V Shunmugam

The Securities Markets Code, 2025, Bill, tabled in Parliament last week, is legal housekeeping with a forward-looking impact. The Code makes the powers of the capital markets regulator —Securities and Exchange Board of India— cleaner, and harder to challenge procedurally, explains V Shunmugam

What’s behind this new Code?

Three old laws—the Securities and Exchange Board of India (Sebi) Act, the the Securities Contracts (Regulation) Act, and the Depositories Act—have been stitched into one Securities Markets Code. No new product announced, no trading rule changed, no headline reform. But anyone who has dealt with Sebi enforcement, exchange governance, or even product approvals knows the real issue was never the absence of power—it was where that power came from.

In recent years, some high-profile Sebi enforcement orders shook markets when announced, only to be stayed or significantly diluted later. The Code addresses this not by making the capital markets regulator harsher, but by making its powers cleaner and harder to challenge procedurally.

Is this the end of ad-hoc circulars?

Circulars will not disappear. Indian markets are too dynamic for that. But the Code reduces the need for creative interpretation. Sebi often had to stretch older provisions to cover modern realities—algo trading, complex derivatives and integrated clearing risks. By incorporating many settled practices into the statute itself, the Code lowers the likelihood that tomorrow’s enforcement action is undone just because someone argues, “This power was never clearly granted in the Act.” As an investor or intermediary, this means fewer moments of “big announcement today, legal uncertainty tomorrow.”

Solving fundamental ambiguity

For years, exchanges wanted to launch power derivatives. Sebi and the Central Electricity Regulatory Commi-ssion had to request the Supreme Court to withdraw a prior lawsuit to enable them to proceed with this. The Code strengthens the position that once a derivative is traded on recognised market infrastructure, it belongs within the securities market framework, even if the underlying asset is regulated elsewhere. This does not magically launch products—but it reduces the scope for turf wars.
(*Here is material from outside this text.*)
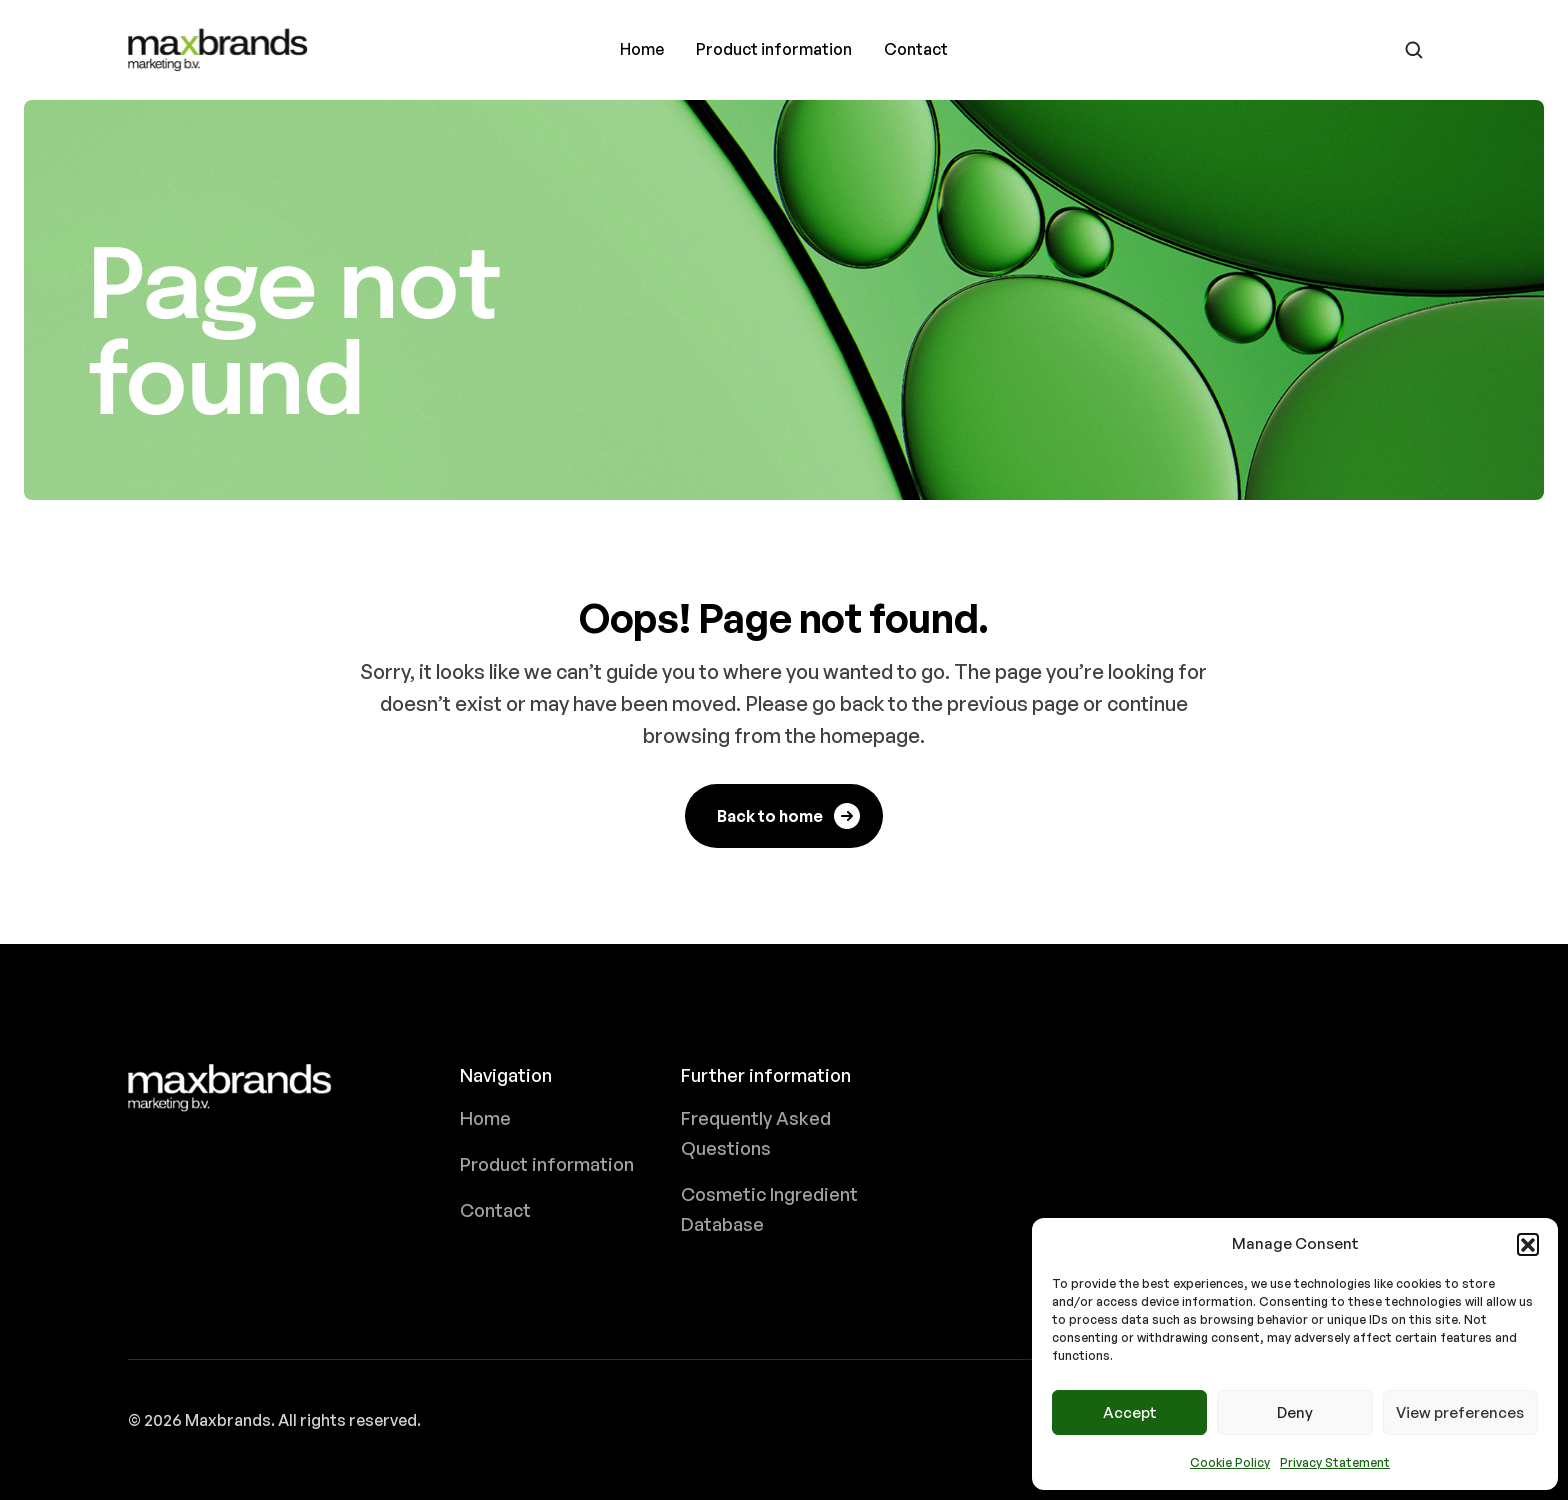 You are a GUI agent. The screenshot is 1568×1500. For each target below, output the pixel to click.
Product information (774, 49)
The same applies to currency and interest rate derivatives, where Reserve Bank of India-Sebi coordination drives the markets. For market participants, this means fewer “regulatory no-man’s lands” where products may exist in theory but not in practice.

Effect on market infrastructure institutions

Market Infrastructure Institutions (MII) such as exchanges, clearing corporations and depositories operate as regulated first-line supervisors, with Sebi as the final authority. They monitor trades, manage systemic risk, decide on access, and sometimes act as quasi-regulators. Earlier laws did not fully anticipate this role. The Code places MIIs on a clearer statutory footing, particularly regarding surveillance, data use and supervisory technology. When an exchange halts trading, changes margin norms overnight or flags manipulation, affected participants challenge these actions legally. Clear statutory backing means such actions are less likely to be questioned as “beyond mandate.” For investors, this improves confidence that market plumbing will not fail under legal stress.

Reversal of Sebi orders by SAT: What’s there for retail investors?

Many reversals of Sebi orders by Securities Appellate Tribunal (SAT) are not about guilt or innocence—they are about process, proportionality, and statutory authority. Orders fail not because misconduct didn’t occur, but because the legal scaffolding was weak. The Code strengthens that scaffolding. It clarifies how investigations are initiated, how penalties are grounded, and how proportionality is assessed. This reduces the pattern of enforcement actions being announced with certainty, only to be diluted later. Durable enforcement is better investor protection than aggressive enforcement.

Investor protection mechanisms —grievance redressal, compensation funds, and enforcement against mis-selling—already existed. But many of them were buried in regulations and schemes. The Code does not reinvent these mechanisms, but it anchors them more firmly in statute. This matters: for example, when an intermediary is suspended or collapses, investors want clarity on whether their assets are segregated, how claims are prioritised, and how long the resolution might take. The Code improves legal certainty on these questions. It draws a clearer line between market losses (your risk) and losses caused by misconduct or failure (regulatory responsibility).

Overall impact

The SMC is legal housekeeping with a forward-looking impact. It resolves the fragmentation created by three separate Acts and years of amendments, thereby providing markets with a more transparent and coherent legal framework. This matters because, as markets mature, predictability and legal certainty matter as much as regulation itself. The Code formalises powers already in use, reducing interpretative risk and regulatory surprises.

For investors, it means more durable outcomes. For intermediaries, fewer legal grey areas. For global participants, this matters because cross-border capital is sensitive to jurisdictional certainty and regulatory enforceability. It lays the foundation for the next phase of India’s capital market growth.